* [Records supplied]:
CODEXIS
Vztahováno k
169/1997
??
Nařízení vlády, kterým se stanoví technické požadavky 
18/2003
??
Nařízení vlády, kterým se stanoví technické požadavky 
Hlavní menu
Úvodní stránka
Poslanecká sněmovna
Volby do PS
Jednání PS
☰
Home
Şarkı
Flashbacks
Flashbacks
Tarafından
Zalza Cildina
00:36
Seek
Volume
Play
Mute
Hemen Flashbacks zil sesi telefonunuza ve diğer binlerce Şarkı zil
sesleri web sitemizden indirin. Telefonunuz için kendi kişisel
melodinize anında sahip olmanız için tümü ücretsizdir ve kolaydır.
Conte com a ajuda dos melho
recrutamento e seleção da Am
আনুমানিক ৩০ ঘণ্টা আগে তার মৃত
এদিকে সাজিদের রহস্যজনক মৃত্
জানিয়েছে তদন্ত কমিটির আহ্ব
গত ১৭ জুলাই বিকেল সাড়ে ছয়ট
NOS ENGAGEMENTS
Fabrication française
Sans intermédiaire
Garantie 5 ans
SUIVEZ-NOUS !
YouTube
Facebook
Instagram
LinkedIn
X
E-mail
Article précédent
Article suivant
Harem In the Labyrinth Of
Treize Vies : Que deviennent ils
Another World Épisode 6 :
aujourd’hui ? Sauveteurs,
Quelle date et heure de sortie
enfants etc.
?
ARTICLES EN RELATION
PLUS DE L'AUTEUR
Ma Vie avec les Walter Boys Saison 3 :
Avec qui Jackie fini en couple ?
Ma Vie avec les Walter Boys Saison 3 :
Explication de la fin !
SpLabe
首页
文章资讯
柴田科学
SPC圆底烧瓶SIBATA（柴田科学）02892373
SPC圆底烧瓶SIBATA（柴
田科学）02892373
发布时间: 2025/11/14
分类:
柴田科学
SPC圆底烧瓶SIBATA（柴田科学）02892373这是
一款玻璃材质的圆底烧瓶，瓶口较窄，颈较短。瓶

* [About this exercise]:
Give every line of the listing again. Keep each one exact.

* [Solution]:
CODEXIS
Vztahováno k
169/1997
??
Nařízení vlády, kterým se stanoví technické požadavky 
18/2003
??
Nařízení vlády, kterým se stanoví technické požadavky 
Hlavní menu
Úvodní stránka
Poslanecká sněmovna
Volby do PS
Jednání PS
☰
Home
Şarkı
Flashbacks
Flashbacks
Tarafından
Zalza Cildina
00:36
Seek
Volume
Play
Mute
Hemen Flashbacks zil sesi telefonunuza ve diğer binlerce Şarkı zil
sesleri web sitemizden indirin. Telefonunuz için kendi kişisel
melodinize anında sahip olmanız için tümü ücretsizdir ve kolaydır.
Conte com a ajuda dos melho
recrutamento e seleção da Am
আনুমানিক ৩০ ঘণ্টা আগে তার মৃত
এদিকে সাজিদের রহস্যজনক মৃত্
জানিয়েছে তদন্ত কমিটির আহ্ব
গত ১৭ জুলাই বিকেল সাড়ে ছয়ট
NOS ENGAGEMENTS
Fabrication française
Sans intermédiaire
Garantie 5 ans
SUIVEZ-NOUS !
YouTube
Facebook
Instagram
LinkedIn
X
E-mail
Article précédent
Article suivant
Harem In the Labyrinth Of
Treize Vies : Que deviennent ils
Another World Épisode 6 :
aujourd’hui ? Sauveteurs,
Quelle date et heure de sortie
enfants etc.
?
ARTICLES EN RELATION
PLUS DE L'AUTEUR
Ma Vie avec les Walter Boys Saison 3 :
Avec qui Jackie fini en couple ?
Ma Vie avec les Walter Boys Saison 3 :
Explication de la fin !
SpLabe
首页
文章资讯
柴田科学
SPC圆底烧瓶SIBATA（柴田科学）02892373
SPC圆底烧瓶SIBATA（柴
田科学）02892373
发布时间: 2025/11/14
分类:
柴田科学
SPC圆底烧瓶SIBATA（柴田科学）02892373这是
一款玻璃材质的圆底烧瓶，瓶口较窄，颈较短。瓶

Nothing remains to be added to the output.